S&P Says Buy Franklin Resources

Also: an analyst's opinion on Sabre Holdings

Franklin Resources (BEN ): Reiterates 5 STARS (buy)

Analyst: Robert Hansen

S&P expects the investment-services company to benefit from the U.S. dollar's slide, given that about 38% of Franklin's client assets, in S&P's estimate, are in global funds. The dollar fell 5% vs. the euro in December, rose 2.2% vs. the yen, and was flat vs. the Hong Kong dollar. Based on a review of three Franklin funds, S&P estimates Europe at 40% of global assets and Asia at 28%. As a result, S&P is raising the fiscal 2004 (Sep.) earnings per share estimate to $2.75, from $2.72. Also, S&P is upping the 12-month target price to $66, from $60, or 24 times S&P's fiscal 2004 estimate. S&P would buy Franklin, believing that a continued shift to higher-margin stock funds and global funds will aid fiscal 2004 earnings per share.
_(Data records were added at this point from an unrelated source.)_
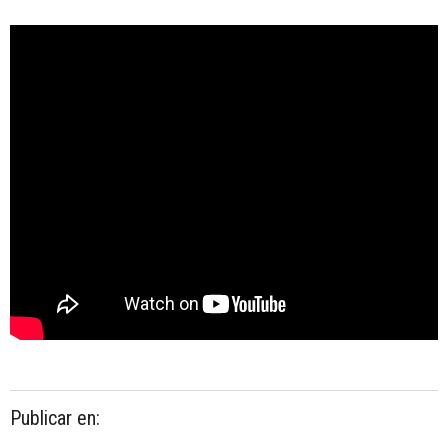
Publicar en: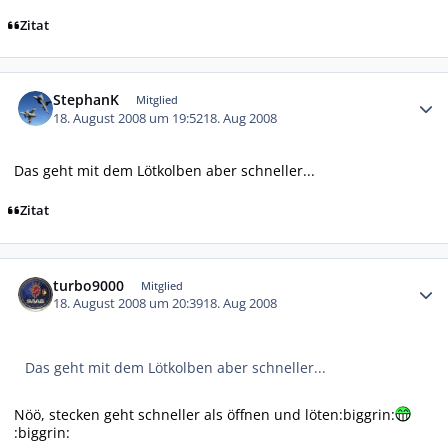
Zitat
Autor-Statistiken
StephanK
Mitglied
18. August 2008 um 19:52
18. Aug 2008
Das geht mit dem Lötkolben aber schneller...
Zitat
Autor-Statistiken
turbo9000
Mitglied
18. August 2008 um 20:39
18. Aug 2008
Das geht mit dem Lötkolben aber schneller...
Nöö, stecken geht schneller als öffnen und löten:biggrin:
:biggrin: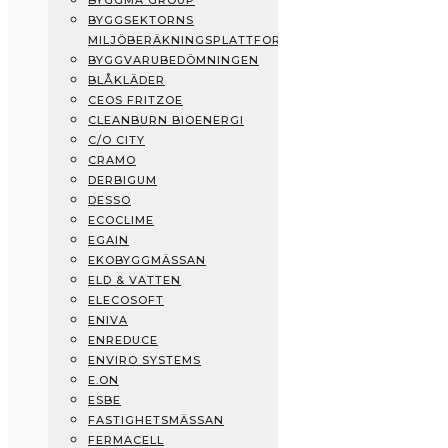
BYGGMA GROUP
Boklok
BYGGSEKTORNS
Prodikt
MILJÖBERÄKNINGSPLATTFORM
Byggma Group
BYGGVARUBEDÖMNINGEN
Byggsektorns Miljöberäkningsplattform
BLÅKLÄDER
Byggvarubedömningen
CEOS FRITZOE
Blåkläder
CLEANBURN BIOENERGI
CEOS Fritzoe
C/O CITY
CleanBurn Bioenergi
CRAMO
C/O City
DERBIGUM
CRAMO
DESSO
Derbigum
ECOCLIME
Desso
EGAIN
Ecoclime
EKOBYGGMÄSSAN
eGain
ELD & VATTEN
Ekobyggmässan
ELECOSOFT
Eld & Vatten
ENIVA
Elecosoft
ENREDUCE
ENIVA
ENVIRO SYSTEMS
EnReduce
E.ON
Enviro Systems
ESBE
E.ON
FASTIGHETSMÄSSAN
ESBE
FERMACELL
Fastighetsmässan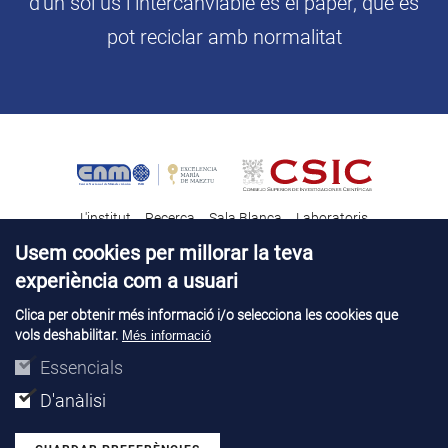
d'un sol ús i intercanviable és el paper, que es
pot reciclar amb normalitat
L'institut
Recerca
Sala Blanca
Laboratoris
Transferència tecnològica
Notícies & Divulgació
Destacats
Usem cookies per millorar la teva
experiència com a usuari
Contacte
Talent
Clica per obtenir més informació i/o selecciona les cookies que
vols deshabilitar.
Més informació
Avís legal
Perfil del contractant
© Copyright 2026. IMB-CNM
Essencials
D'anàlisi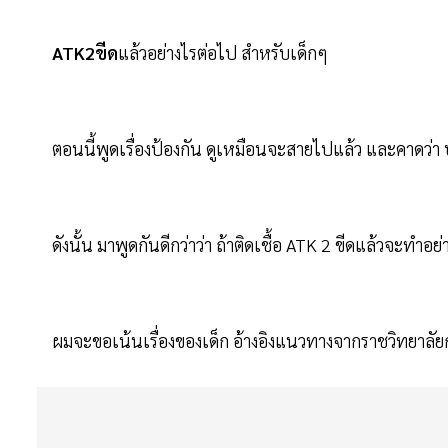
ATK2ขีด
แล้วอย่างไรต่อไป สำหรับเด็กๆ
ตอนนี้พูดเรื่องป้องกัน ดูเหมือนจะสายไปแล้ว และคาดว่า ปร
ดังนั้น มาพูดกันดีกว่าว่า ถ้าติดเชื้อ ATK 2 ขีดแล้วจะทำอย่
ผมจะขอเน้นเรื่องของเด็ก อ้างอิงแนวทางจากราชวิทยาลัย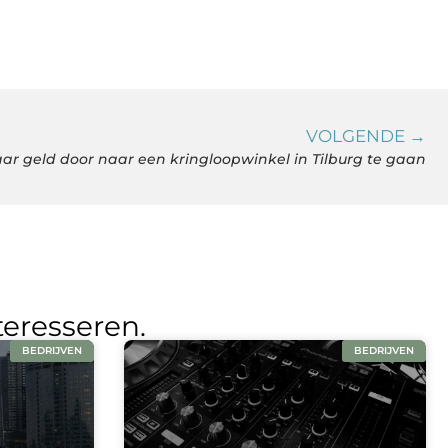
VOLGENDE →
ar geld door naar een kringloopwinkel in Tilburg te gaan
teresseren.
BEDRIJVEN
BEDRIJVEN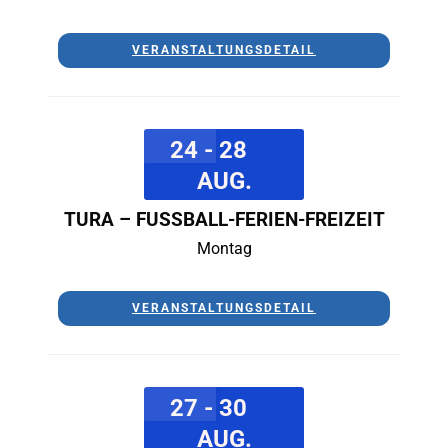
VERANSTALTUNGSDETAIL
24 - 28
AUG.
TURA – FUSSBALL-FERIEN-FREIZEIT
Montag
VERANSTALTUNGSDETAIL
27 - 30
AUG.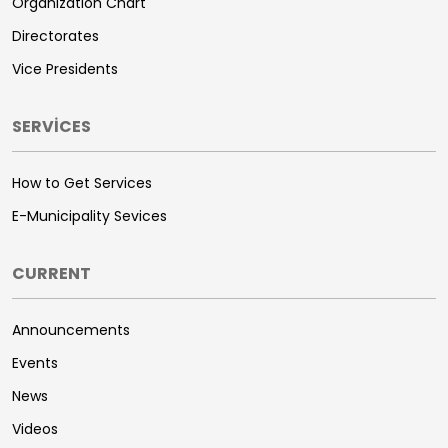
Organization Chart
Directorates
Vice Presidents
SERVİCES
How to Get Services
E-Municipality Sevices
CURRENT
Announcements
Events
News
Videos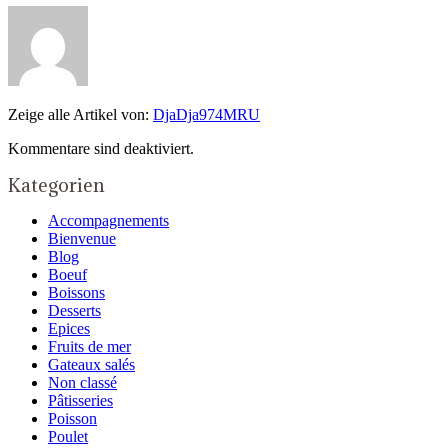
Zeige alle Artikel von:
DjaDja974MRU
Kommentare sind deaktiviert.
Kategorien
Accompagnements
Bienvenue
Blog
Boeuf
Boissons
Desserts
Epices
Fruits de mer
Gateaux salés
Non classé
Pâtisseries
Poisson
Poulet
Sabre Holdings (TSG ): Maintains 3 STARS (hold)

Analyst: Scott Kessler

The U.S. Transportation Department announced late on Dec. 31 the deregulation of computer reservation systems. These systems were at one time owned and operated by the airlines, and were virtually the sole source for the booking and sale of airline tickets. All rules on these systems are scheduled to be phased out by July, 2004. S&P believes this news is a modest positive for Sabre, whose computer reservation system accounts for a majority of its revenues. S&P thinks this upcoming deregulation could enable Sabre to gain market share and reduce costs.